Les profonds bouleversements survenus suite à la pandémie de Covid-19 ont conduit nos deux structures à multiplier les actions en la matière et à mettre en place début 2020 un partenariat dans la durée. Ce partenariat a permis de construire un projet pilote en lien avec l’Etat et la Ville de Montreuil en impliquant également différentes associations de quartiers et collectifs citoyens.

Ce projet appelé ‘Passerelle’ vise à réduire la précarité, notamment alimentaire, dans la commune de Montreuil en aidant des familles à couvrir leurs besoins prioritaires via des transferts monétaires et l’accompagnement à des services sociaux adaptés.

QUELS SONT LES PREMIERS RÉSULTATS ET PROJETS À VENIR ?

Depuis 2019, nos actions directes et nos appuis aux partenaires opérationnels, ont permis de venir en aide à près de 50 000 bénéficiaires. Notre intervention va au-delà de l’aspect opérationnel car nous travaillons aussi main dans la main avec d’autres associations via des actions de plaidoyer et de relais de la voix des plus précaires pour influencer les politiques publiques en participant à la rédaction et promotion de rapports sur la question de la précarité en région PACA ou encore plus récemment sur la publication d’un rapport sur les conditions d’accueil de demandeurs d’asile à Paris.
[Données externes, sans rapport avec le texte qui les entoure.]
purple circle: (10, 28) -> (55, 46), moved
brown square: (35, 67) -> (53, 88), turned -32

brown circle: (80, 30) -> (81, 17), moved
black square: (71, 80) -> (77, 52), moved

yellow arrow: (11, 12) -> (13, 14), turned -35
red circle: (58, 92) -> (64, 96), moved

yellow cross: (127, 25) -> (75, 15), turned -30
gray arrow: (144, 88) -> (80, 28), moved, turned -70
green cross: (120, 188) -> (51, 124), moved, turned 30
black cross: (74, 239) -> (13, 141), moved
On multiplie notre soutien à d’autres partenaires comme des associations étudiantes (Cp1 Solidarités Étudiantes ou RESAAH), l’association MaMaMa, qui vient en aide à des mères isolées en Seine St Denis, un groupe d’acteurs portant le projet Dada à Marseille pour aider les personnes logées à l’hôtel, les Restos du Cœur avec une enquête nationale auprès de leurs publics, etc… La liste est longue, nous essayons vraiment d’échanger avec tous les acteurs et d’apporter d’une manière ou d’une autre un soutien à leur action. En 2021, nous avons ainsi interagi avec et appuyé de différentes manières plus de 140 structures !
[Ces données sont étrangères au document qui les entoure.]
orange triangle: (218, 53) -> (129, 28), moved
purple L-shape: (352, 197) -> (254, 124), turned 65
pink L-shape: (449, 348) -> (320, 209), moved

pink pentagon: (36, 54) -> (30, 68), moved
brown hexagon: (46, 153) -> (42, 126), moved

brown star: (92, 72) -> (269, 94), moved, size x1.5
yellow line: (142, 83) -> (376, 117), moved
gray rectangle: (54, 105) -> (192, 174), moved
Ce soutien se fait notamment au travers de nos enquêtes de terrain où nous allons avec les équipes de partenaires écouter la parole des personnes concernées et mieux comprendre leurs besoins et leurs attentes, suite à quoi nous travaillons avec les acteurs pour adapter leur aide. Cela passe aussi par la mise en place de sessions de formations pour les acteurs de l’aide, notamment bénévoles, afin de lieux les préparer et les aider à prendre du recul sur leurs actions.
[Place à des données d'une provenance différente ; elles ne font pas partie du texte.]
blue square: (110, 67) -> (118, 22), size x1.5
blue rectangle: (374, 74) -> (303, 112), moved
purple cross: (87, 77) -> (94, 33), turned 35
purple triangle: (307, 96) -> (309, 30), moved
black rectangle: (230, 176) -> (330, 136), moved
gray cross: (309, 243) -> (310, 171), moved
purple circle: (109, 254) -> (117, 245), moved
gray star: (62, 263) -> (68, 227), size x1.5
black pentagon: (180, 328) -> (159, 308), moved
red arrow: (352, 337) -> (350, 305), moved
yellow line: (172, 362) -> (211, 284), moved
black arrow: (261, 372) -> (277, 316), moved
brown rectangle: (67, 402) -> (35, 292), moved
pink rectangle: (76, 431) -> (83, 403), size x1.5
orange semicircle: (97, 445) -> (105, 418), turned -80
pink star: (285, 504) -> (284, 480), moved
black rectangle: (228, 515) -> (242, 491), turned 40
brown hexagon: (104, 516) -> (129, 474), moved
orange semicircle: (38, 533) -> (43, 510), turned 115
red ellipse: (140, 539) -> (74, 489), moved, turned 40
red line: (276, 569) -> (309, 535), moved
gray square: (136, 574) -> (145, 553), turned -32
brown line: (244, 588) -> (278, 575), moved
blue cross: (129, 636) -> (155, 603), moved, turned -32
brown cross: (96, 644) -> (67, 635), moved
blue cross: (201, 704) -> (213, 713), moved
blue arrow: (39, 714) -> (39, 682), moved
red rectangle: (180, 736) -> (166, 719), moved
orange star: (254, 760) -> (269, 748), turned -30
Nous aimerions également pouvoir dupliquer le projet Passerelle en tirant des leçons de l’initiative en cours, dans le 93 et/ou dans d’autres ville, pourquoi pas à Marseille, et continuer à réfléchir avec nos partenaires sur des approches innovantes et adaptées à l’évolution des besoins. Nous allons aussi nous mobiliser pour répondre aux besoins accentués par la crise en Ukraine, à la fois pour les personnes exilées venues d’Ukraine ou d’ailleurs dont les besoins de soutien psychosocial vont être importants mais aussi des familles les plus précaires qui vont être les premières impactées par les hausses de prix liées à la crise.